An act counts as a signal only when its sole purpose is to change another’s behaviour. A hungry infant that happens to reach the breast is not signalling. However, over many interactions, the mother may begin to anticipate the movement: a light touch of the arm comes to function to change her behaviour. The act has been ritualised into a signal.

Still, this signal remains non-linguistic.
It arises from a state of the world: hunger. Moreover, the infant does not make the mother respond, as if the signal were a force of nature. The mother responds willingly, from an instinct to cooperate. The signal itself has no power to produce the response.

Now look at humans.
A baby may cry because it is hungry, and these cries are indeed signals. But the mother produces far more — and far more varied — signals: ‘Look, there’s daddy!’, ‘Where’s your teddy?’, ‘Can you see the birdie?’. This is what we call language. Where did this communicative avalanche come from? How did such signalling evolve?

My proposal is simple.
Notice that the focus is now reversed: the mother acts towards the offspring, as though she were the hungry one. For clarity, imagine she is using a spoon. She brings it close, opens her own mouth exaggeratedly — ‘Aaah!’ — perhaps plays the game of the aeroplane landing between the lips. The child turns away, and the mother repeats the gesture, this time more firmly. Gradually, the child learns to respond.

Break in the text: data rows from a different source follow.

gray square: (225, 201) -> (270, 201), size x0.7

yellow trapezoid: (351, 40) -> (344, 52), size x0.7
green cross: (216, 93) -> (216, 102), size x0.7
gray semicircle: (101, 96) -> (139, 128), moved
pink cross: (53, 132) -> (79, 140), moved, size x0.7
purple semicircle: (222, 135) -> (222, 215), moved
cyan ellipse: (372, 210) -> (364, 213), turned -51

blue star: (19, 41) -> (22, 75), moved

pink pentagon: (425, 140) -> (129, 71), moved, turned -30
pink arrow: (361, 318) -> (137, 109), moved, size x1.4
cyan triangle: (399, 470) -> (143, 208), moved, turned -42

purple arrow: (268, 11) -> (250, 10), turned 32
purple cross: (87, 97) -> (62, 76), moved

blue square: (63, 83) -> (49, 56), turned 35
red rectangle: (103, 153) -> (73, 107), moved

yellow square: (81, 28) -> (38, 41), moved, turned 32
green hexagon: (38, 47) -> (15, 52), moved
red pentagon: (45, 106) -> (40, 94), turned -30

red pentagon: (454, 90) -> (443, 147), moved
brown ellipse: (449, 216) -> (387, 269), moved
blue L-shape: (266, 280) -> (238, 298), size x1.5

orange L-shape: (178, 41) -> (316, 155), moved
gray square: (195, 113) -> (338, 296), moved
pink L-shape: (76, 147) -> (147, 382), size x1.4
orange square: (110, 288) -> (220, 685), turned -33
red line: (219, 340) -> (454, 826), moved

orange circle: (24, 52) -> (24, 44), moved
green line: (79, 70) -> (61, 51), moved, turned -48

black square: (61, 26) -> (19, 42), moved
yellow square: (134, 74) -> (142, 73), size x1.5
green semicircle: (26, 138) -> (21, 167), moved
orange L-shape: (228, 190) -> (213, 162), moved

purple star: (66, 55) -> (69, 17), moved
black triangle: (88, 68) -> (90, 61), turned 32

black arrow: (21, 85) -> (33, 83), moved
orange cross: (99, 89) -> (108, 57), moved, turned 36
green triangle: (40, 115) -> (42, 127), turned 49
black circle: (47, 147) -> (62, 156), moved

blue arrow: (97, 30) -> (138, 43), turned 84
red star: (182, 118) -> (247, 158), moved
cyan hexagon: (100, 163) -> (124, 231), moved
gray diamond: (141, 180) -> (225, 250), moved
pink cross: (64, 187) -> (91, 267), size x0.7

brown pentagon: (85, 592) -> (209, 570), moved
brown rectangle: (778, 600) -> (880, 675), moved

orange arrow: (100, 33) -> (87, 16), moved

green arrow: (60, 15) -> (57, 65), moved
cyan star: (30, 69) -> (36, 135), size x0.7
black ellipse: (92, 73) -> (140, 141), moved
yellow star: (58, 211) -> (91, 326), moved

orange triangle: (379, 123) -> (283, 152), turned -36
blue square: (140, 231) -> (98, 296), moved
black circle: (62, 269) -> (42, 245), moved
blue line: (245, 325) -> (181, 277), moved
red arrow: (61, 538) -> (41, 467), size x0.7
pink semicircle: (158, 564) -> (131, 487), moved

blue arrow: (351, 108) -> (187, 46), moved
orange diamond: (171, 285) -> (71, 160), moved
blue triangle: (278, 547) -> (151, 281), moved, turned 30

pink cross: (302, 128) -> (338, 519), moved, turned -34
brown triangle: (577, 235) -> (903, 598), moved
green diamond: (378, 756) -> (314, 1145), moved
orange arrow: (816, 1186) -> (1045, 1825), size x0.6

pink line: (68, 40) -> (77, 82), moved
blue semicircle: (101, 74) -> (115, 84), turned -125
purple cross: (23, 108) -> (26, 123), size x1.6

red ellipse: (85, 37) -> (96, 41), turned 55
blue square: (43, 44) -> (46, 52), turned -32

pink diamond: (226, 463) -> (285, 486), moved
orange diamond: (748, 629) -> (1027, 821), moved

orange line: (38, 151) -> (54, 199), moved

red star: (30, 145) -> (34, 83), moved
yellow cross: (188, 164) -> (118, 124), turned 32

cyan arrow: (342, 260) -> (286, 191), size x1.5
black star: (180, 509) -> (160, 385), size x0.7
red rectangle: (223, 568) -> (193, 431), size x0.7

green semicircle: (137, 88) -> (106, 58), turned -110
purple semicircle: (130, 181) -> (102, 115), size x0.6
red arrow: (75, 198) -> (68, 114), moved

Here, the signal does not arise from need or cooperation; it creates cooperation.
The mother’s gesture and tone prescribe what the child must do.

This is the difference.
In the first case, the signal arises from a state of the world — it ‘describes’ hunger — and the response depends on the receiver’s evolved tendency to cooperate. In the second, the signal arises first — prae-scribere, to ‘write before’ — and the signaller aims to obtain a response. This was my intended meaning when I wrote that only humans make receivers respond. There isn’t a ‘language of behaviour’ in which the mother signals and the infant responds. Rather, there is a specific behaviour that gave rise to, and accompanies, language: the behaviour of language.

Yet from the perspective of a relationship that we take to be moral, it seems that the human mother and baby are cooperating in the same way as the chimpanzee mother and her child. It seems that meaning and language arise naturally, through a kind of cognitive evolution that unfolds within a pre-existing, meaningful relationship. This is what I called the sociocentric perspective — the tendency to overlook behaviour and treat society as the natural starting point of communication.

(Edit: This post is the first in a series where I aim to explain my thesis as clearly as possible.)